Business & Economics
Niigata Assembly Green-Lights Kashiwazaki-Kariwa Restart
On 22 Dec 2025, Niigata’s 53-seat prefectural assembly endorsed Governor Hideyo Hanazumi’s pro-restart stance, giving Tokyo Electric Power Co. final local consent to bring the first reactor at the 7-unit Kashiwazaki-Kariwa complex back online after 14 years offline.
Focusing Facts
- TEPCO plans to power up the 1.35-GW No. 6 reactor around 20 Jan 2026, pending Nuclear Regulation Authority approval.
- The utility has promised a 100 billion-yen (≈US$641 million) community investment package spread over 10 years.
- An October 2025 prefectural survey found 60 % of residents believe restart conditions remain unmet and 70 % distrust TEPCO as operator.
Context
Japan last faced a comparable dilemma when Three Mile Island Unit-1 was cleared to restart in 1985—six years after the 1979 meltdown next door—illustrating how societies gradually trade acute accident trauma for long-term energy imperatives. Today’s vote echoes that pattern: a resource-poor, aging Japan is squeezed between the geopolitical cost of importing ¥10 trn of fossil fuels each year and the carbon limits of a warming planet, while data-center demand surges. The decision slots into a broader 21st-century nuclear re-entrenchment visible from France’s EPR relaunch to China’s fast-reactor build-out, yet it also revives the governance question that felled TEPCO in 2011—corporate transparency and local consent. Whether the restart proves routine or becomes another cautionary tale will shape public tolerance for large reactors well beyond Japan; on a 100-year horizon it may mark either the inflection where big-nuke technology regained legitimacy in an era of decarbonisation, or the moment a society, again, underestimated low-probability, high-impact risk.
Perspectives
Mainstream business-focused media
e.g., The Straits Times, News.az — Present the Niigata vote as a pivotal milestone that will bolster Japan’s energy security, curb fossil-fuel imports and help meet carbon-neutrality targets. Their coverage hews closely to government and corporate talking points, downplaying persistent local safety fears and TEPCO’s poor track record in order to keep a pro-growth, investor-friendly narrative front and center.

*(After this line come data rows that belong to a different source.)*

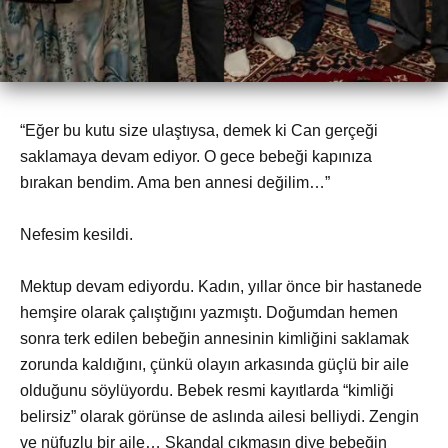
“Eğer bu kutu size ulaştıysa, demek ki Can gerçeği
saklamaya devam ediyor. O gece bebeği kapınıza
bırakan bendim. Ama ben annesi değilim…”
Nefesim kesildi.
Mektup devam ediyordu. Kadın, yıllar önce bir hastanede
hemşire olarak çalıştığını yazmıştı. Doğumdan hemen
sonra terk edilen bebeğin annesinin kimliğini saklamak
zorunda kaldığını, çünkü olayın arkasında güçlü bir aile
olduğunu söylüyordu. Bebek resmi kayıtlarda “kimliği
belirsiz” olarak görünse de aslında ailesi belliydi. Zengin
ve nüfuzlu bir aile… Skandal çıkmasın diye bebeğin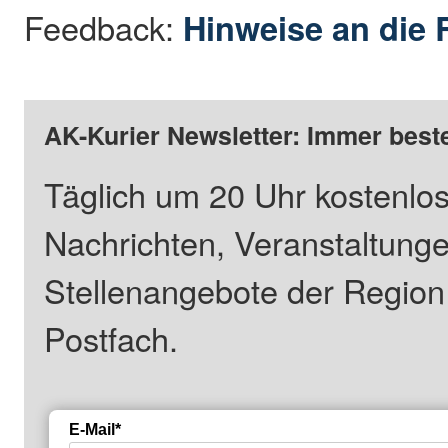
Feedback:
Hinweise an die 
AK-Kurier Newsletter: Immer beste
Täglich um 20 Uhr kostenlos
Nachrichten, Veranstaltung
Stellenangebote der Regio
Postfach.
E-Mail*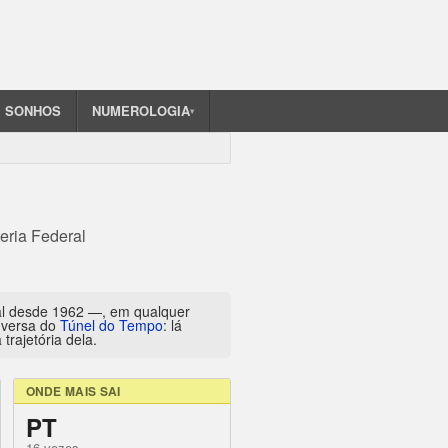
SONHOS
NUMEROLOGIA
▾
eria Federal
al desde 1962 —, em qualquer
inversa do
Túnel do Tempo
: lá
trajetória dela.
ONDE MAIS SAI
PT
16 vezes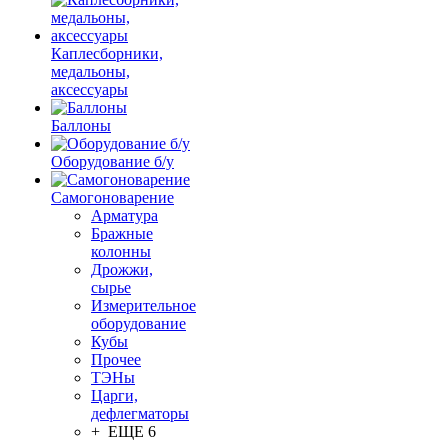
Каплесборники,
медальоны,
аксессуары
Баллоны
Оборудование б/у
Самогоноварение
Арматура
Бражные
колонны
Дрожжи,
сырье
Измерительное
оборудование
Кубы
Прочее
ТЭНы
Царги,
дефлегматоры
+ ЕЩЕ 6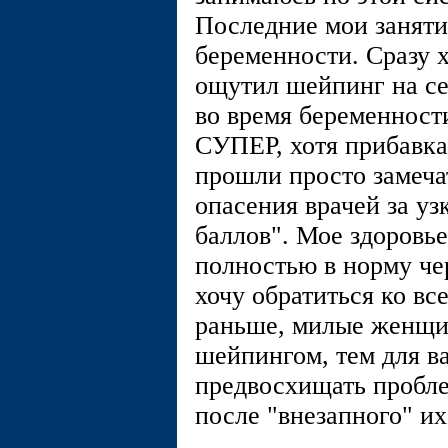
Последние мои заняти
беременности. Сразу х
ощутил шейпинг на се
во время беременност
СУПЕР, хотя прибавка 
прошли просто замеча
опасения врачей за уз
баллов". Мое здоровь
полностью в норму чер
хочу обратиться ко все
раньше, милые женщи
шейпингом, тем для в
предвосхищать пробле
после "внезапного" их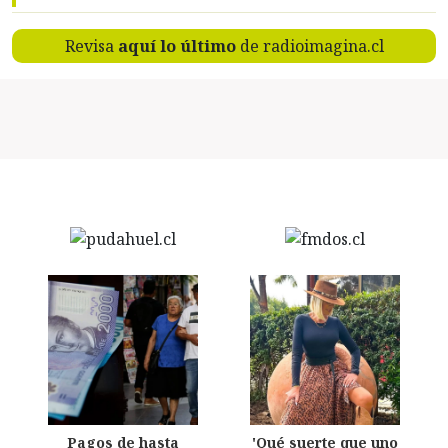
Revisa
aquí lo último
de radioimagina.cl
Pagos de hasta
'Qué suerte que uno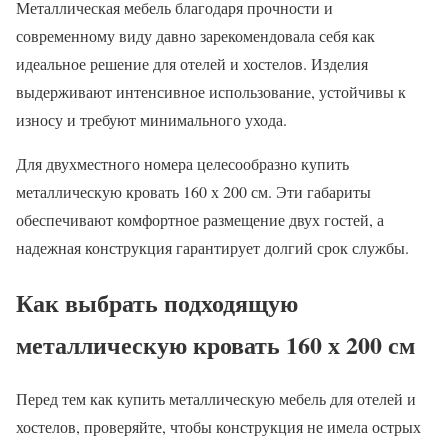
Металлическая мебель благодаря прочности и
современному виду давно зарекомендовала себя как
идеальное решение для отелей и хостелов. Изделия
выдерживают интенсивное использование, устойчивы к
износу и требуют минимального ухода.
Для двухместного номера целесообразно купить
металлическую кровать 160 х 200 см. Эти габариты
обеспечивают комфортное размещение двух гостей, а
надежная конструкция гарантирует долгий срок службы.
Как выбрать подходящую
металлическую кровать 160 х 200 см
Перед тем как купить металлическую мебель для отелей и
хостелов, проверяйте, чтобы конструкция не имела острых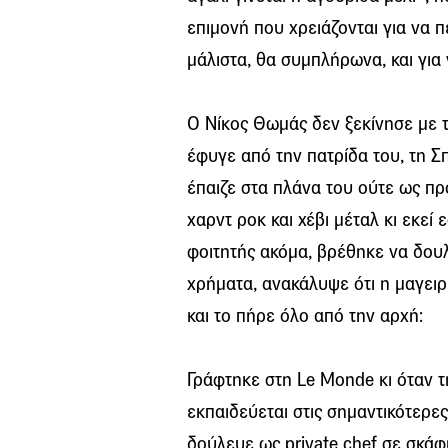
επιμονή που χρειάζονται για να π
μάλιστα, θα συμπλήρωνα, και για 
Ο Νίκος Θωμάς δεν ξεκίνησε με τ’
έφυγε από την πατρίδα του, τη Σ
έπαιζε στα πλάνα του ούτε ως πρ
χαρντ ροκ και χέβι μέταλ κι εκεί
φοιτητής ακόμα, βρέθηκε να δουλ
χρήματα, ανακάλυψε ότι η μαγειρ
και το πήρε όλο από την αρχή:
Γράφτηκε στη Le Monde κι όταν τ
εκπαιδεύεται στις σημαντικότερε
δούλευε ως private chef σε σκάφη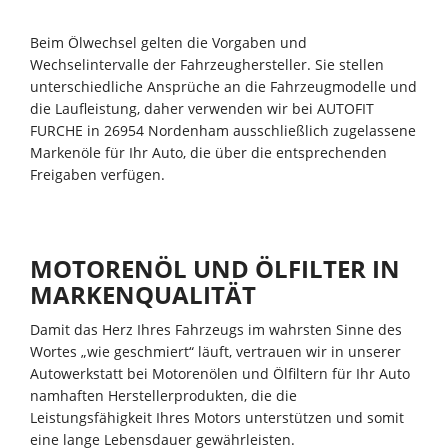
Beim Ölwechsel gelten die Vorgaben und
Wechselintervalle der Fahrzeughersteller. Sie stellen
unterschiedliche Ansprüche an die Fahrzeugmodelle und
die Laufleistung, daher verwenden wir bei AUTOFIT
FURCHE in 26954 Nordenham ausschließlich zugelassene
Markenöle für Ihr Auto, die über die entsprechenden
Freigaben verfügen.
MOTORENÖL UND ÖLFILTER IN
MARKENQUALITÄT
Damit das Herz Ihres Fahrzeugs im wahrsten Sinne des
Wortes „wie geschmiert“ läuft, vertrauen wir in unserer
Autowerkstatt bei Motorenölen und Ölfiltern für Ihr Auto
namhaften Herstellerprodukten, die die
Leistungsfähigkeit Ihres Motors unterstützen und somit
eine lange Lebensdauer gewährleisten.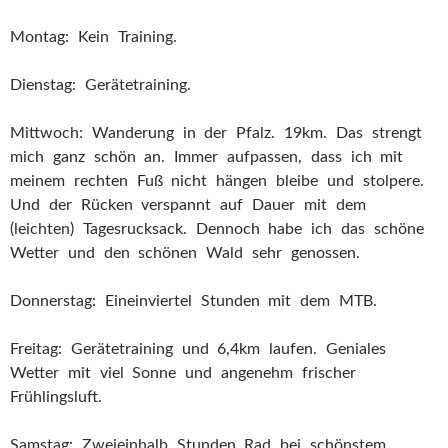
Montag: Kein Training.
Dienstag: Gerätetraining.
Mittwoch: Wanderung in der Pfalz. 19km. Das strengt
mich ganz schön an. Immer aufpassen, dass ich mit
meinem rechten Fuß nicht hängen bleibe und stolpere.
Und der Rücken verspannt auf Dauer mit dem
(leichten) Tagesrucksack. Dennoch habe ich das schöne
Wetter und den schönen Wald sehr genossen.
Donnerstag: Eineinviertel Stunden mit dem MTB.
Freitag: Gerätetraining und 6,4km laufen. Geniales
Wetter mit viel Sonne und angenehm frischer
Frühlingsluft.
Samstag: Zweieinhalb Stunden Rad bei schönstem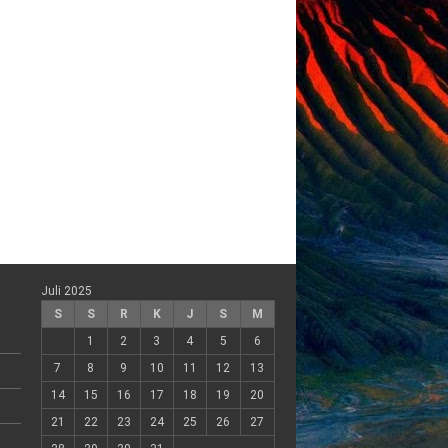
Juli 2025
S
S
R
K
J
S
M
1
2
3
4
5
6
7
8
9
10
11
12
13
14
15
16
17
18
19
20
21
22
23
24
25
26
27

Outlets foregrounding Fukushima survivors and protest movements
e.g., Hindustan Times, Yahoo News — Cast the restart as a risky decision widely opposed by residents still traumatized by Fukushima, emphasizing street protests and lingering doubts about TEPCO’s ability to operate safely. By spotlighting emotional testimony and anti-nuclear activism, they may understate Japan’s pressing energy-supply concerns and recent safety upgrades, because fear-laden narratives attract readership and align with a precautionary stance on nuclear power.